Metabolomics refers to the systematic quantitative detection on the dynamic changes of metabolites of small molecule caused by physiological or pathological state or some intervention factors, and explore the metabolic changes of individual through the pathway analysis of metabolites [20,21]. Metabolomics has been for identifying the key metabolites of urine and explore the metabolic changes in obese men with hyperlipidemia [22]. Ultra-performance liquid chromatography coupled to a triple-Time of flight mass spectrometer (UPLC/Triple-TOF MS) has been extensively used in the analysis of metabolomics due to its broad dynamic range and ability to cover a wide range of chemical diversity [[23], [24], [25], [26]]. Therefore, we evaluate the impact of SHQ soda water on hyperlipidemia and investigate the potential mechanisms of action with a metabolomics analysis based on UPLC/Triple-TOF MS and multivariate data analysis.

2. Materials and methods

2.1. Animals treatment

Thirty-six healthy male Wistar rats weighing 160–200 g were supplied by Changchun Changsheng Biotechnology Co., Ltd. All rats were housed in cages for acclimatizing the condition with a temperature (20 ± 2 °C) and a 12-h light-dark cycle for seven days before treatment. The rats were randomly divided into three groups according body weight including control group, high fat emulsion with distilled (hyperlipidemia, HL) group, and high fat emulsion with SHQ water (SHQ) group (n = 12 in each group). The control group was distilled water. SHQ water was provided by Heilongjiang Province Shihanquan Technology Development Co., Ltd. Water consumption of all rats was recorded. High fat emulsion contains 25 % lard, 5 % cholesterol, 10 % Tween-80, 10 % propylene glycol, 1 % sodium cholate, 0.5 % propylthiouracil, and distilled water. The high-fat emulsion was given by gavage to 1 % of the body weight of rats until the treatment ended. The rats were provided with a conventional diet (AIN-93G) in the study. Each group consisted of 12 rats, which were randomly divided into two subgroups (n = 6). After 1 and 3 months, the rats were sacrificed under chloral hydrate anesthesia, and abdominal aortic blood was collected, then centrifuged at 3000×g for 15 min, and stored at −80 °C for determinate total glyceride (TG) and total cholesterol (TC). At the end of the third month, urine were sampled and stored at −80 °C for the determination of metabolites. All experiments were performed in compliance with institutional guidelines and approved by the Animal Experimental Ethics Committee of Shanghai University of Medicine & Health Sciences.

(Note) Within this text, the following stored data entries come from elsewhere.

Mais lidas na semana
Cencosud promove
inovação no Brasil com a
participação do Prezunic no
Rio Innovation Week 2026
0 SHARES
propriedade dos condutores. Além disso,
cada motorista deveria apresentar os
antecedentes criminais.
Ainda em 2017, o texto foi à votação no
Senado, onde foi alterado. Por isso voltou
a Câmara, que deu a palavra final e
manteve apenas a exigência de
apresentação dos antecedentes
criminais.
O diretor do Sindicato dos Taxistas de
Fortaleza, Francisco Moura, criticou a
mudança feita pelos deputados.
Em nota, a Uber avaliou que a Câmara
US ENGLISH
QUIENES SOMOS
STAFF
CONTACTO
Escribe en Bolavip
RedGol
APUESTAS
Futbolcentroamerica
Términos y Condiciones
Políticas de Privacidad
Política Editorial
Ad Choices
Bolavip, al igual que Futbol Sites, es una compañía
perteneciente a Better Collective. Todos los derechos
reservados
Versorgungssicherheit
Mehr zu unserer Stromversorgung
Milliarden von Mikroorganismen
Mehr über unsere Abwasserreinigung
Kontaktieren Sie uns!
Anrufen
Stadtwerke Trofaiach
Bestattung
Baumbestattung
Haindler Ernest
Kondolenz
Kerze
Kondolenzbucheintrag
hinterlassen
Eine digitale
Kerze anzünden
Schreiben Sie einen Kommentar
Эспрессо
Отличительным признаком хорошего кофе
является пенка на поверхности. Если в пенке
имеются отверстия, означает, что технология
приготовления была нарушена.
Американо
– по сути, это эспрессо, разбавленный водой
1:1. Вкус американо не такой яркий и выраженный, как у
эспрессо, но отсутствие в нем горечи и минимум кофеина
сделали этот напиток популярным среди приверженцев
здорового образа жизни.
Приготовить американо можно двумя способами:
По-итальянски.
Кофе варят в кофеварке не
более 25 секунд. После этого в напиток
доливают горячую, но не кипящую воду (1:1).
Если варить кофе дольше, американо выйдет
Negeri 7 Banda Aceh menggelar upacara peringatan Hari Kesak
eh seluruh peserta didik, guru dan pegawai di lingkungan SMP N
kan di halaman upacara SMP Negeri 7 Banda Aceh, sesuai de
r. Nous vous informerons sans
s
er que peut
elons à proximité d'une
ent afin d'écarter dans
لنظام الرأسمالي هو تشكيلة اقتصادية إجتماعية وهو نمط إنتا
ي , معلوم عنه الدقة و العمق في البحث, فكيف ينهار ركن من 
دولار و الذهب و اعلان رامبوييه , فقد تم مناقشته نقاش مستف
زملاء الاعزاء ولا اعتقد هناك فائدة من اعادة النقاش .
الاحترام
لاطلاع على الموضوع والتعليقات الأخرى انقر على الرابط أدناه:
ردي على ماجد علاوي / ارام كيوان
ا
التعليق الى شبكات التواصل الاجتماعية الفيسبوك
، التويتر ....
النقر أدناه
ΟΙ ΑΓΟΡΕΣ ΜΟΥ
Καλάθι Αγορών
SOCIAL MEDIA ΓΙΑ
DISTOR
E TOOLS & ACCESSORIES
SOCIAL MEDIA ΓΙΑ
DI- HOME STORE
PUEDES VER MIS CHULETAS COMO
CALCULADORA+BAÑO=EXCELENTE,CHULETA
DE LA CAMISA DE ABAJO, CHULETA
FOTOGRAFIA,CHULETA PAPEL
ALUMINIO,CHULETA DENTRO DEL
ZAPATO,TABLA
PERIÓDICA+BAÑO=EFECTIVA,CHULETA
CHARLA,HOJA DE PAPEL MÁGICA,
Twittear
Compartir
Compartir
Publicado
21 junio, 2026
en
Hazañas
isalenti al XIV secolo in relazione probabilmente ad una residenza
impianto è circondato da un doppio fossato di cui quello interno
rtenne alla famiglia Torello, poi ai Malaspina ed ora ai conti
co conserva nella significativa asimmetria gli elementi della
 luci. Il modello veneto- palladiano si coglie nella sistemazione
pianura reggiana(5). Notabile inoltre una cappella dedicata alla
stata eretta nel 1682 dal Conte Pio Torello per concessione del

2.2. Serum TG and TC determination

Serum TG and TC was determined with determination kit (Nanjing Jiancheng Bioengineering Research Institute Co., Ltd. Nanjing, China) using an automatic Microplate Reader (Multiskan mk3, Thermo Scientific, MA, USA).

2.3. Chemicals and reagents

LC/MS grade methanol, formic Acid, and acetonitrile were supplied by Fisher Chemical (Fisher Scientific International Inc., Pittsburgh, USA).

2.4. Metabolic profiling analysis by UPL/triple - TOF MS

2.4.1. Urine pretreatment and quality control of analysis

Metabolites in urine sample (100 μl) were determined with a 400 μl methanol: acetonitrile (1:1, v/v). After vortexing and ultrasonic extraction on ice for 10min, the sample was allowed to placed at −20 °C for 30min, and centrifuged at 3000×g at 4 °C for 15 min. The supernatant was dried with nitrogen, then reconstituted with a mixture of 100 μl acetonitrile and water (1: 1). Finally, the reconstituted sample was transferred to sample vials for further analysis. Quality control samples (QC) were prepared by mixing all samples of equal volume for monitoring the stability of the analysis, and determined at regular intervals after every 6 samples. For avoiding sequential effects, different batches were injected in random crossover.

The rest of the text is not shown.